- Ecologically sustainable and environmentally safe management of agricultural wastes, technically called crop residues (CR), is one of the major challenges in India.
- Stubbles, stalks, stover, husk, bran, bagasse, and molasses are generally classified under CR in the Indian context. These residues, once thought to be waste, are now regarded as an important natural resource due their versatile utility.
Uses of CRs
- CRs are primarily used as bedding material for livestock, animal feed, soil mulching, bio-gas generation, bio-manure and compost, thatching for rural homes, mushroom cultivation, biomass energy production, fuel for domestic and industrial use, etc.
- With the help of innovative technologies, CR can be converted into a variety of value-added products such as papers, boards, eco-panels, etc.
- In spite of such practical and beneficial options, a large portion of CR is burned ‘on-farm’, primarily to clear the field for sowing the next crop.
- This destructive activity deteriorates soil properties and fertility, along with ambient air quality.
Problem and Perspectives
- Every year India, about 683 million tonnes CRs are produced, of which nearly two thirds are contributed by cereal crops. Nearly 500 million tonnes of residues are recycled in various sectors like industrial, domestic, and livestock fodder but a surplus of 178 million tonnes is left without any single use.

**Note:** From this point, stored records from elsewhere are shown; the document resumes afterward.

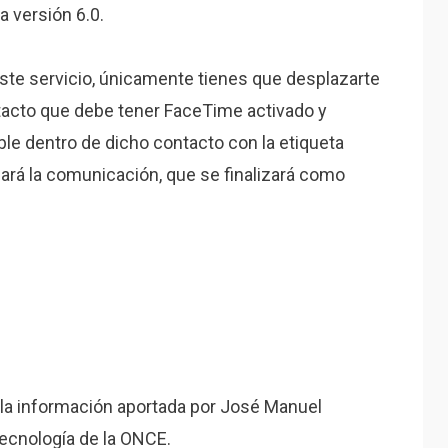
a versión 6.0.
este servicio, únicamente tienes que desplazarte
ontacto que debe tener FaceTime activado y
ible dentro de dicho contacto con la etiqueta
ará la comunicación, que se finalizará como
a la información aportada por José Manuel
tecnología de la ONCE.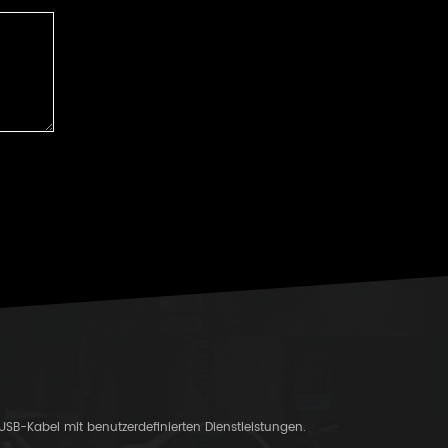
-USB-Kabel mit benutzerdefinierten Dienstleistungen.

- Nearly half of it is burned in fields across the states, with Punjab, Haryana, and Uttar Pradesh being the major defaulters.
- Soil health greatly deteriorates due to the loss of organic matter and other soil nutrients.
- On the other hand, if the CR is incorporated or retained in the soil itself, it gets enriched, particularly with organic carbon nitrogen.
- Frequent burning of CRs leads to a complete loss of microbial population and reduces the level of nitrogen and carbon in the top 0-15 cm of the soil profile, which is critical for the development of the root system of crops.
- The burning of CRs is a potential source of greenhouse gases, which are responsible for aggravating the global calamity of climate change releasing carbon dioxide, carbon monoxide, methane, sulphur oxide, and nitrogen oxide gases.
- Besides, burning of CRs also emits a large amount of particulates (PM-2.5 and PM-10), which can remain suspended in the air for a long time and travel long distances in the wind.
- The emission of particulates from the burning of CRs is 17 times higher than emissions from other sources such as motor vehicles, waste incineration, and industrial waste. Besides respiratory, skin, and eye problems, inhaling particulates can aggravate existing pulmonary and cardiac conditions, which may lead to premature death.
- In spite of many long term damages to soil and human health, farmers in north-western India often opt for the burning of paddy stubbles, mainly due to three factors:
- A shortage of farm labour at a critical time of field operation; (only 10 to 20 days)
- A very short window for the preparation of the field for the next wheat crop and
- Large-scale use of combine harvester for the harvesting of paddy (they leave nearly 20-30 cm of stubble on the ground, which needs to be removed or incorporated into the field for sowing the next crop)
- There are implements like rotavators, happy seeders, super seeders, etc. that help to manage stubbles in the field. But majority of farmers are not inclined to invest in such machines, while others can’t afford the cost.
- Farmers take up the burning of stubbles as a convenient, time-saving, and cost-saving practice to prepare fields for the next in record time.
Regulations and Solutions
- The National Green Tribunal, in 2015, prohibited agricultural residue burning in any part of the NCT of Delhi and the states of Punjab, Rajasthan, Uttar Pradesh, and Haryana.
- During 2018-19, a new and comprehensive central sector scheme on CR management was launched with a multifaceted strategy.
- Under this scheme, financial assistance @50% is provided to the farmers for purchase of CRM machinery, and @80% is provided to cooperative societies, Farmer Producer Organisations and Panchayats for the establishment of Custom Hiring Centres in villages. These centres provide CRM machinery to farmers on rental basis at affordable rates.
- The Indian Council of Agricultural Research has developed Pusa Decomposer technology to biologically decompose paddy stubbles in the farm. It’s a microbial solution available both in liquid and capsule form for accelerated decomposition of straw.
- Its application makes the field ready for wheat sowing in 25 days, and enhances the chemical, biological, and nutritional profile of soil.
- Crop residues can be utilised as animal bedding and then placed in dung pits to make compost.
- A special product called biochar can be made from rice straw, which is a carbon-rich material used as a soil amendment. Its application improves soil fertility, carbon storage, and water filtration.
- In addition to technical and financial support, intensive educational campaigns and awareness camps are also required to have the best impact in addressing the issue of CR burning.